06/05
I wasn’t kidding about the migraine. It kept me tossing and turning all night, leaving me with a grand total of maybe three hours of sleep. Not exactly ideal after a 15 mile day, especially with another 10 ahead.
The first few minutes of my morning were spent negotiating with a wasp that had trapped itself between my tent fly. I eventually beat it to death with a shoe, then slid out of my tent and into the tall grass, my head still pounding and half asleep. I ate a protein bar while packing up in a fog. In lieu of Excedrin, I dry scooped a caffeine packet, hoping for a miracle. Sour apple stuck to the back of my throat for the next three hours.
The terrain didn’t help. A series of short, rocky bursts. Constant ups and downs that would make anyone queasy, migraine or not. I could feel the blisters forming with every uneven step. We moved slow, not because we wanted to, but because our bodies demanded it. Turns out you need more than three hours of sleep to hike thousands of feet of elevation gain. Who knew.

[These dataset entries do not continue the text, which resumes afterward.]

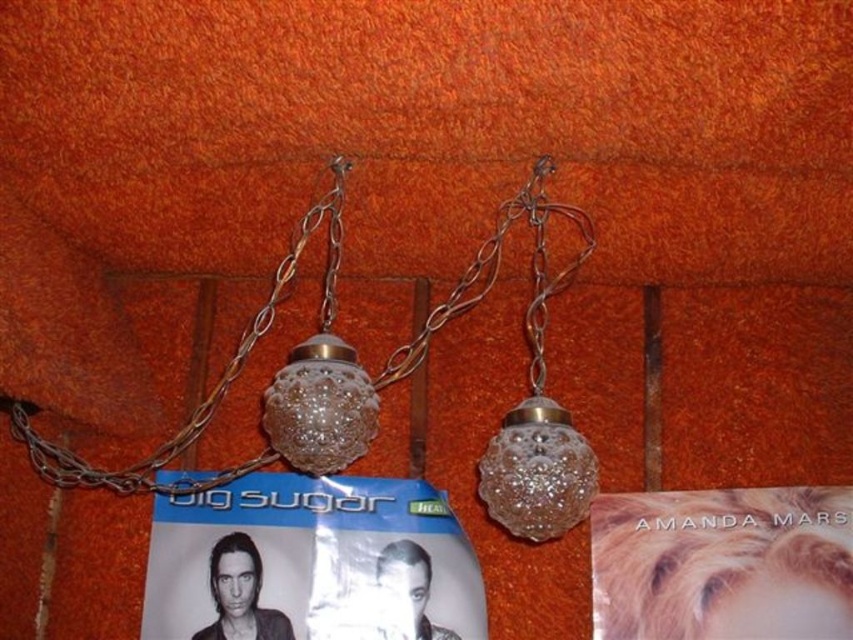 Where is `matte paper poster at center`? matte paper poster at center is located at coordinates click(311, 563).

From the picture: Is matte paper poster at center shorter than clear glass globe at center?

Yes.

Between point (196, 637) and point (323, 392), which one is positioned behind?

Positioned behind is point (196, 637).

Where is `matte paper poster at center`? matte paper poster at center is located at coordinates (311, 563).

Is clear glass globe at center further to the viewer compared to metallic chain at left?

No, clear glass globe at center is in front of metallic chain at left.

Can you confirm if clear glass globe at center is shorter than metallic chain at left?

Indeed, clear glass globe at center has a lesser height compared to metallic chain at left.

Identify the location of clear glass globe at center. (322, 380).

In order to click on clear glass globe at center in this screenshot , I will do `click(322, 380)`.

Can you confirm if matte paper poster at center is taller than metallic chain at left?

No.

Who is more forward, (x=247, y=561) or (x=283, y=276)?

Point (x=283, y=276)

Where is `matte paper poster at center`? This screenshot has height=640, width=853. matte paper poster at center is located at coordinates (311, 563).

By the time we got to the shelter, I was cooked. I rolled out my pad on the shelter floor and pulled my buff over my eyes, just hoping for a moment of rest. Eventually I got up, wiped down, made a quick dinner, and organized my gear to make space for the slow trickle of other hikers showing up.
I would’ve preferred to tent and get a little distance from the rustling and coughing of strangers. I just didn’t have the energy to set it up. So I laid back down, put in my earplugs, and gave myself over to the kind of sleep that comes not from peace, but from complete physical surrender.